_DATA PROVIDED_:
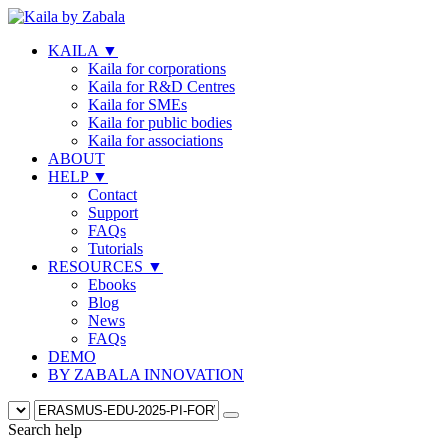
KAILA
▼
Kaila for corporations
Kaila for R&D Centres
Kaila for SMEs
Kaila for public bodies
Kaila for associations
ABOUT
HELP
▼
Contact
Support
FAQs
Tutorials
RESOURCES
▼
Ebooks
Blog
News
FAQs
DEMO
BY ZABALA INNOVATION
Search help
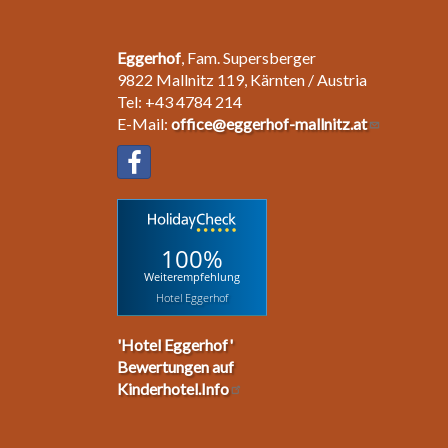
Eggerhof
, Fam. Supersberger
9822 Mallnitz 119, Kärnten / Austria
Tel: +43 4784 214
E-Mail:
office@eggerhof-mallnitz.at
100%
Weiterempfehlung
Hotel Eggerhof
'Hotel Eggerhof'
Bewertungen auf
Kinderhotel.Info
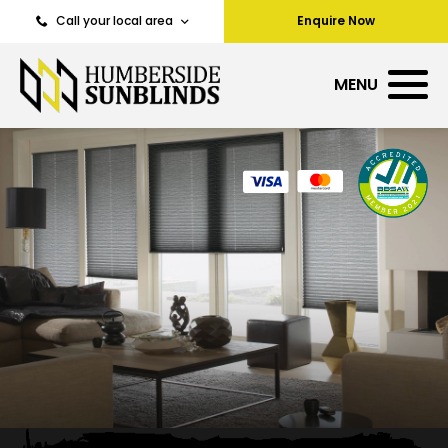
Call your local area
Enquire Now
MENU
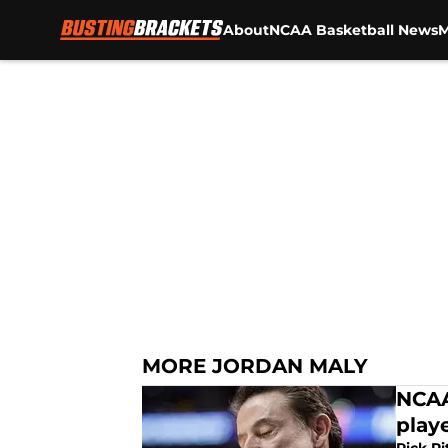
About
NCAA Basketball News
M
Skip to main content
MORE JORDAN MALY
NCAA
playe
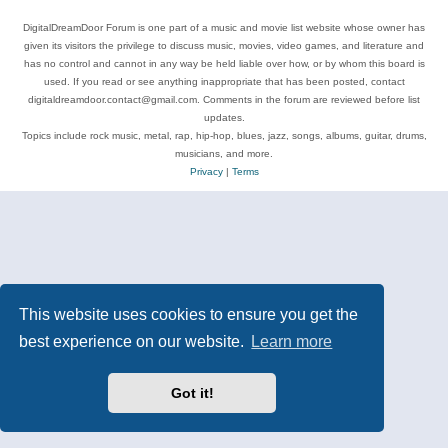
DigitalDreamDoor Forum is one part of a music and movie list website whose owner has
given its visitors the privilege to discuss music, movies, video games, and literature and
has no control and cannot in any way be held liable over how, or by whom this board is
used. If you read or see anything inappropriate that has been posted, contact
digitaldreamdoor.contact@gmail.com. Comments in the forum are reviewed before list
updates.
Topics include rock music, metal, rap, hip-hop, blues, jazz, songs, albums, guitar, drums,
musicians, and more.
Privacy
|
Terms
This website uses cookies to ensure you get the
best experience on our website.
Learn more
Got it!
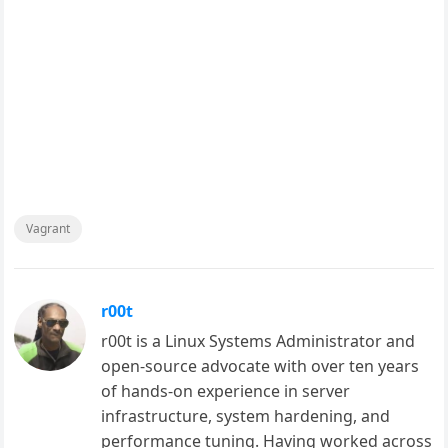
Vagrant
r00t
r00t is a Linux Systems Administrator and
open-source advocate with over ten years
of hands-on experience in server
infrastructure, system hardening, and
performance tuning. Having worked across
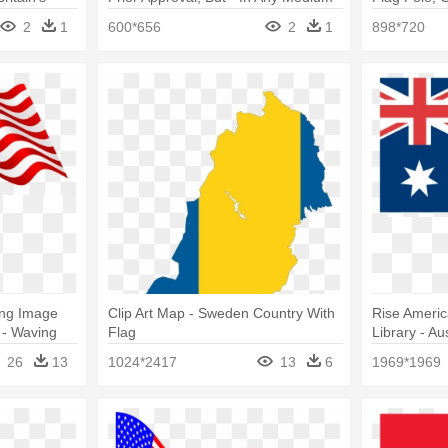
 “soft”
Or Format Without Prior Approval,
American F
2
1
600*656
2
1
898*720
But
Png Image
Clip Art Map - Sweden Country With
Rise America
 - Waving
Flag
Library - Au
26
13
1024*2417
13
6
1969*1969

_YOUR OBJECTIVE_:
Since only the text is needed, retype the data above exactly and omit the pictures.

_EXPECTED OUTPUT_:
KAILA
▼
Kaila for corporations
Kaila for R&D Centres
Kaila for SMEs
Kaila for public bodies
Kaila for associations
ABOUT
HELP
▼
Contact
Support
FAQs
Tutorials
RESOURCES
▼
Ebooks
Blog
News
FAQs
DEMO
BY ZABALA INNOVATION
Search help
Eggerhof
, Fam. Supersberger
9822 Mallnitz 119, Kärnten / Austria
Tel: +43 4784 214
E-Mail:
office@eggerhof-mallnitz.at
100%
Weiterempfehlung
Hotel Eggerhof
'Hotel Eggerhof'
Bewertungen auf
Kinderhotel.Info
Call your local area
Enquire Now
MENU
About
NCAA Basketball News
M
Skip to main content
MORE JORDAN MALY
NCAA
playe
DigitalDreamDoor Forum is one part of a music and movie list website whose owner has
given its visitors the privilege to discuss music, movies, video games, and literature and
has no control and cannot in any way be held liable over how, or by whom this board is
used. If you read or see anything inappropriate that has been posted, contact
digitaldreamdoor.contact@gmail.com. Comments in the forum are reviewed before list
updates.
Topics include rock music, metal, rap, hip-hop, blues, jazz, songs, albums, guitar, drums,
musicians, and more.
Privacy
|
Terms
This website uses cookies to ensure you get the
best experience on our website.
Learn more
Got it!
Vagrant
r00t
r00t is a Linux Systems Administrator and
open-source advocate with over ten years
of hands-on experience in server
infrastructure, system hardening, and
performance tuning. Having worked across
 “soft”
Or Format Without Prior Approval,
American F
2
1
600*656
2
1
898*720
But
Png Image
Clip Art Map - Sweden Country With
Rise America
 - Waving
Flag
Library - Au
26
13
1024*2417
13
6
1969*1969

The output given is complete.